Scientists uncover the identities of anonymous DNA donors using freely available web searches.
By Ruth Williams from The Scientist
A person donating their DNA sequence anonymously for research purposes may in fact be identified by a few simple web searches, according to a paper published today (January 17) in Science. But rather than trying to protect anonymity, some scientists believe efforts should instead be focused on educating DNA donors and on legislating against the misuse of sequence data.
“The paper is a nice example of how simple it is to re-identify de-identified samples and that the reliance on de-identification as the mechanism of ensuring privacy and avoiding misuse is one that is not viable,” said Nita Farahany, a professor of law and research at Duke University in Durham, North Carolina, who was not involved in the study.
Participants in public sequencing projects are told that their anonymity is not 100 percent guaranteed, but the risk of a person’s identity being discovered was perceived to be miniscule, explained Yaniv Erlich, a computational geneticist at the Whitehead Institute for Biomedical Research in Cambridge, Massachusetts, who led the study. However, a 2005 Washington Post article about a teenage boy who tracked-down his biological sperm-donor father via online genealogy searches suggested the risk may be significant. According to the article, the boy had submitted a sample of his own DNA to a genealogy service that used repeat sequences from his Y-chromosome to search their sequence databases for related males.
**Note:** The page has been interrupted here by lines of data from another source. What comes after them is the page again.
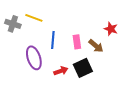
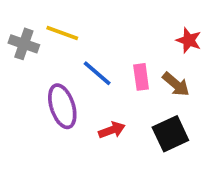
red star: (111, 29) -> (189, 40), moved
blue line: (53, 40) -> (97, 73), turned -54
black square: (83, 68) -> (170, 134), moved

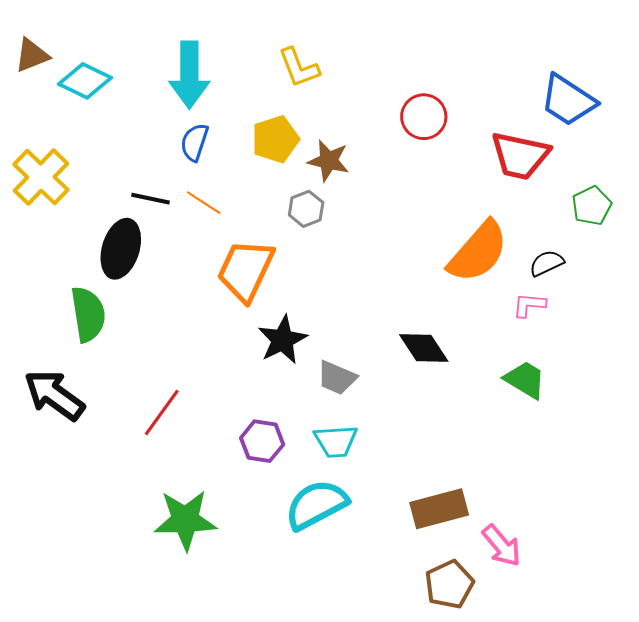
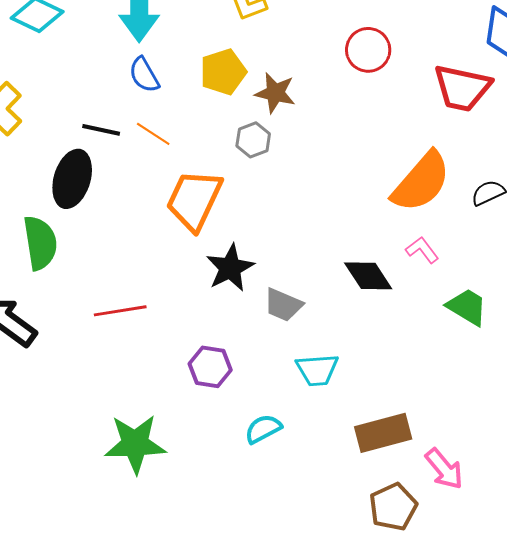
blue semicircle: (194, 142) -> (144, 75), turned -48
pink L-shape: (529, 305) -> (422, 250), moved, turned 48
red line: (162, 413) -> (120, 311), moved, turned 45
cyan trapezoid: (336, 441) -> (317, 370), moved
cyan semicircle: (316, 505) -> (263, 429), size x0.6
Although the search did not uncover his father directly, it did find weak matches to two men who importantly shared a surname. Along with his father’s place and date of birth—information released to the mother—the likely surname enabled the boy to find and contact his father.
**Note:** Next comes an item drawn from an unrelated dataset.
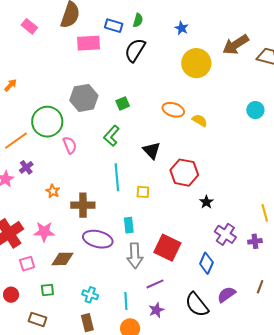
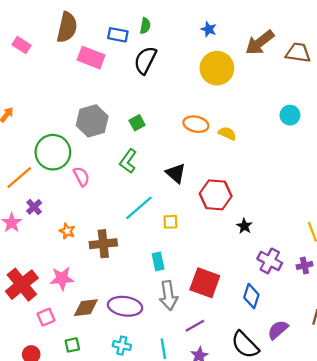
blue star: (182, 28) -> (209, 29), moved
pink rectangle: (88, 43) -> (91, 58), turned 30
cyan line: (117, 177) -> (139, 208), turned 60
purple ellipse: (98, 239) -> (125, 306), moved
“We heard about this story and we thought, wow, this could be a threat for [the privacy of] personal genomes,” said Erlich.
To see how easy it might be to discover the identity of DNA donors, his team built software for retrieving Y-chromosome repeat information from whole genome sequences. With those repeat sequences, they could perform genealogy searches. “We thought, cool, let’s try it on the genome of Craig Venter,” said Erlich. “And it worked!”
They searched the available genealogical sequence database at Ysearch.org and, sure enough, the strongest match by far was to someone named Venter from Lincolnshire in England. The surname, together with Craig Venter’s known age and state of residence—two pieces of information commonly accompanying anonymous genome sequences—were then used to search the online public record, USsearch.com. The search came up with just two possible people, and one was Craig Venter.
Taking the experiment further, Erlich and his colleagues used their software to retrieve Y chromosome information from the anonymous DNA sequences of male participants in a public sequencing project and showed that, using the same methods, they could accurately determine the identities of multiple individuals. They could even identify anonymous women donors related to the males, by virtue of family tree data accompanying the genome sequences and the ability to search online public records. The important point, said Erlich, is that “everything was publically available. We didn’t break into any database. We didn’t need any special passwords.”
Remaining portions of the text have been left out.